I mentioned a few weeks ago it’s important for end users to report problems, and got some traction. But I’m still looking for ways to get more casual users reporting problems they encounter. Anyone with ideas on how this could best be accomplished, without annoying the user or adding intrusive UI should let us know. Either leave a comment here or contact me. We can’t help what we don’t know.

To help improve the quality of analysis of reports, I have gotten pretty close to a new reporter webtool. This version has much more flexibility and allows for easier viewing and manipulation of data. I hope to give it more time in the next few weeks and make a drive to go live with it. It’s been delayed several times (my fault), but it’s now in the final stretch. Future revisions will be much more incremental to prevent such delays again.
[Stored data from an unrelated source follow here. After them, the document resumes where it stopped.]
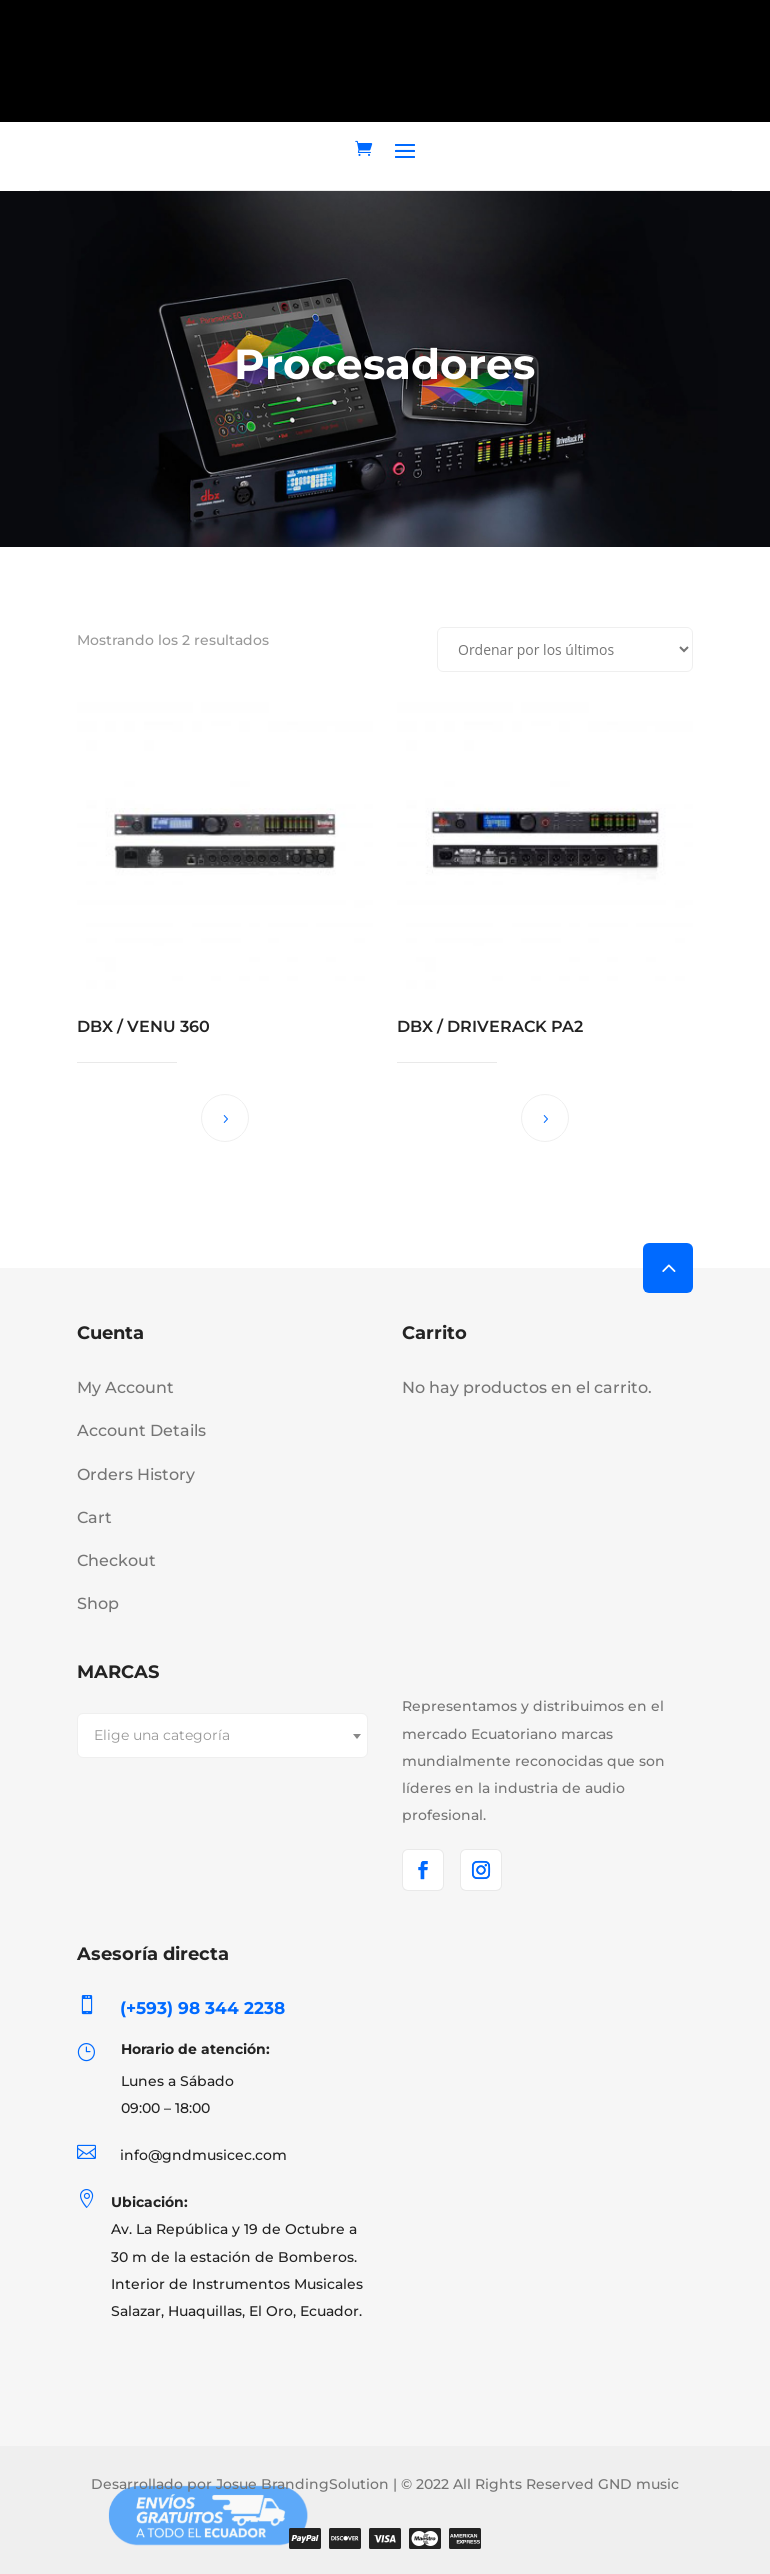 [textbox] (222, 1735)
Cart (94, 1517)
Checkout (116, 1560)
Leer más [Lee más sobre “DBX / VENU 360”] (225, 1118)
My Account (125, 1387)
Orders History (136, 1474)
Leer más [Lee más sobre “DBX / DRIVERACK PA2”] (545, 1118)
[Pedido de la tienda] (565, 649)
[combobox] (222, 1735)
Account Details (141, 1430)
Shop (98, 1603) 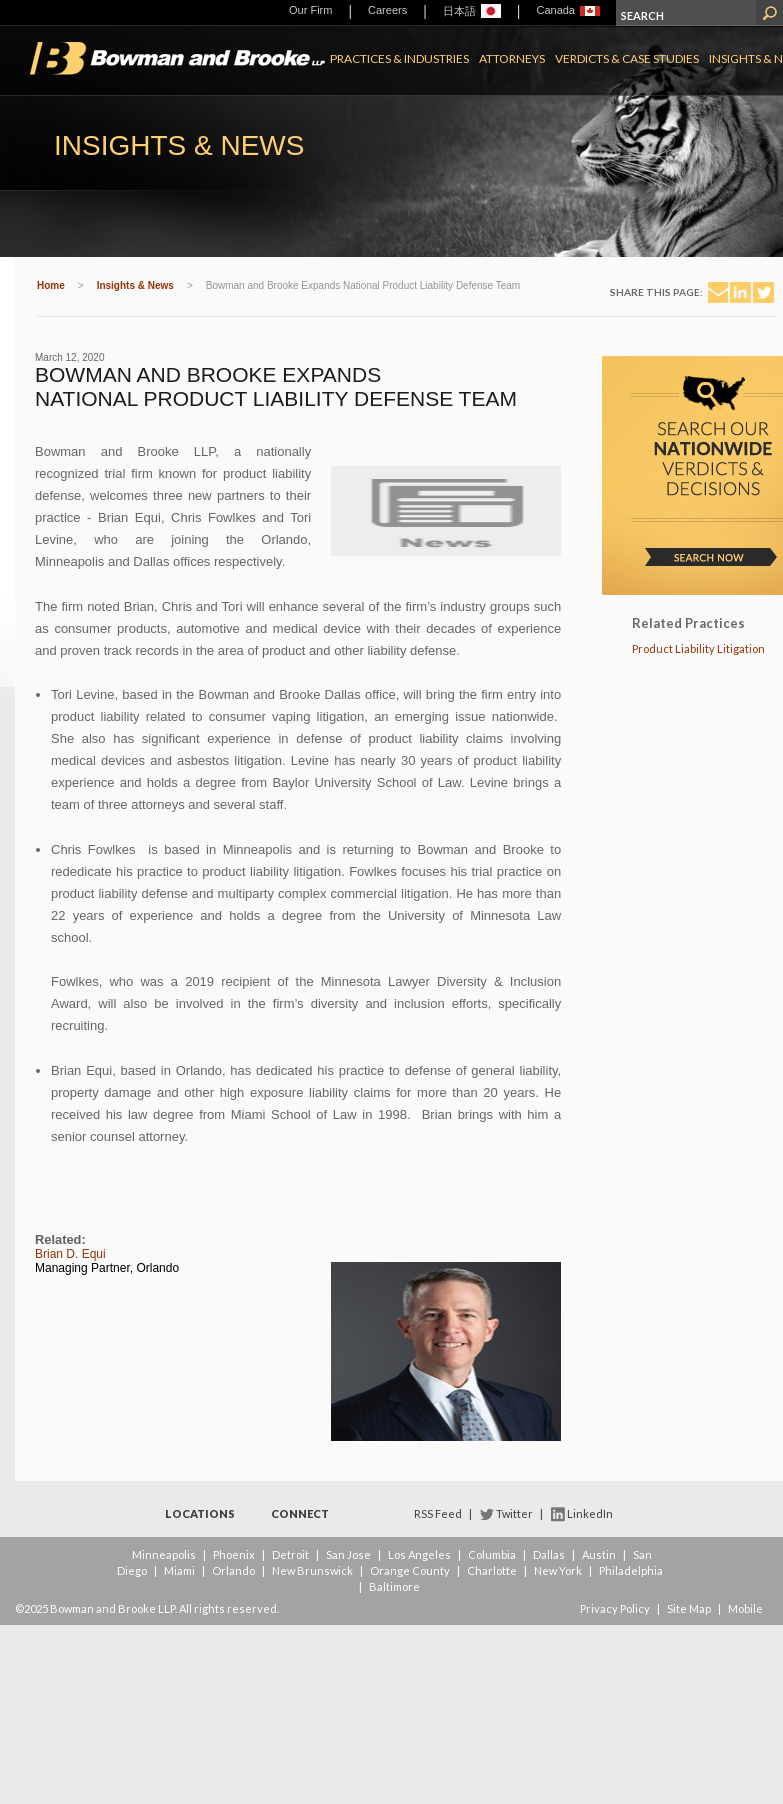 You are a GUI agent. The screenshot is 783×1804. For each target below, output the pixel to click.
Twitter (514, 1513)
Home (51, 285)
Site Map (689, 1608)
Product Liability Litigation (698, 648)
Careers (387, 10)
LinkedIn (590, 1513)
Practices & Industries (399, 58)
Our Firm (310, 10)
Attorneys (512, 58)
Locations (200, 1513)
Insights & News (135, 285)
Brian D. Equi (70, 1254)
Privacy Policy (615, 1608)
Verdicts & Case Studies (627, 58)
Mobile (745, 1608)
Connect (300, 1513)
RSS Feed (438, 1513) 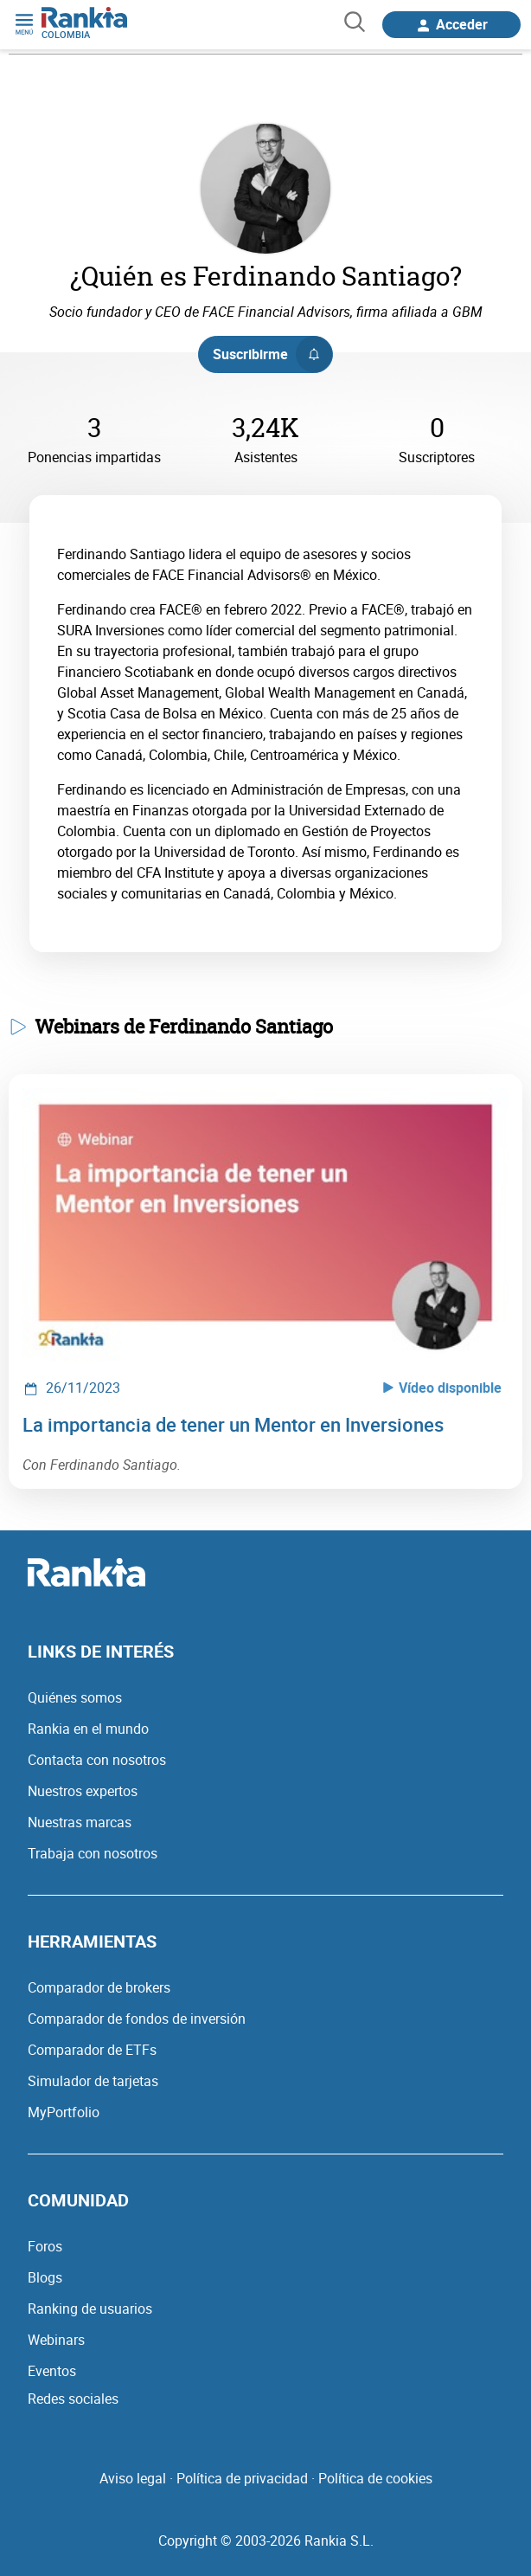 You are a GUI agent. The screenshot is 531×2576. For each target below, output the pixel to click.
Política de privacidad (242, 2478)
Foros (45, 2246)
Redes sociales (73, 2398)
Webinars (56, 2339)
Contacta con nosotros (97, 1759)
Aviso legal (132, 2478)
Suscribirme (272, 354)
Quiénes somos (75, 1697)
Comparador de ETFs (92, 2049)
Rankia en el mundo (88, 1728)
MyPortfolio (63, 2112)
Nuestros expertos (83, 1790)
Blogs (45, 2277)
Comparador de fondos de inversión (137, 2018)
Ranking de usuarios (90, 2308)
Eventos (52, 2370)
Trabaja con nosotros (92, 1853)
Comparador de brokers (99, 1987)
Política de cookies (375, 2478)
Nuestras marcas (79, 1822)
To further help improve the quality of reports, Gavin Sharp wrote a patch to capture the character encoding of web pages reported. I wrote one to allow users to send a screen shot of what they see. Both I believe should make 3.0. I think these changes will help improve things in the long term. Knowing the charset can help improve character related problems users experience (since charset detection is somewhat of a messy game), and having actual screenshots of what users see is of course beneficial for rendering issues.

Hopefully some of the bigger Gecko changes taking place on the trunk will further improve site compatibility. Of course growing marketshare has and will continue to help websites adopt a policy of cross browser compatibility. That has in the past, and will continue to be a driving force. So remember: don’t spoof your useragent more than absolutely necessary. Make sure webmasters know who you are. “Stand up and be counted”.

My personal goals for Firefox 3.0 are these:

  • Get new reporter webtool in place. Sooner the better. It’s been delayed to many times. At least now it’s close.
  • Get charset and screenshot support up and running. Investigate if there’s something else that would be really beneficial.
  • Find new ways to get more end users to let us know when they encounter a problem, rather than just keep quiet.
  • Keep reading, playing around and getting new ideas. IMHO that should be a goal for anyone doing anything in life.

I think that’s a rather obtainable set of goals with a definite positive impact.

I’m also working on an update to MozPod to allow for synchronizing your iPod calendar with Lighting (in Thunderbird) or Sunbird. It’s somewhat working but still rather buggy. There are also several fixes for other issues since the last release of MozPod. I hope to have that out by the end of the year (which would be 1 year after the last release).

On a more personal note, last month I accepted a position with CBS Digital Media as a developer at For those wondering, yes I am working on improving the experience for Firefox (and Mac users) among other development work. It’s not too bad right now (personal opinion), but being better is of course welcome. The usual disclaimer that the views on this blog are mine alone and do not represent those of my employer of course apply (but I’m sure you knew that already).

So there you have it. I plan to write a few more posts in the next few weeks more specific to individual things discussed here, but for now that should give everyone an idea about what I’ve got cooking. It’s a rather interesting mix of things I get to work on.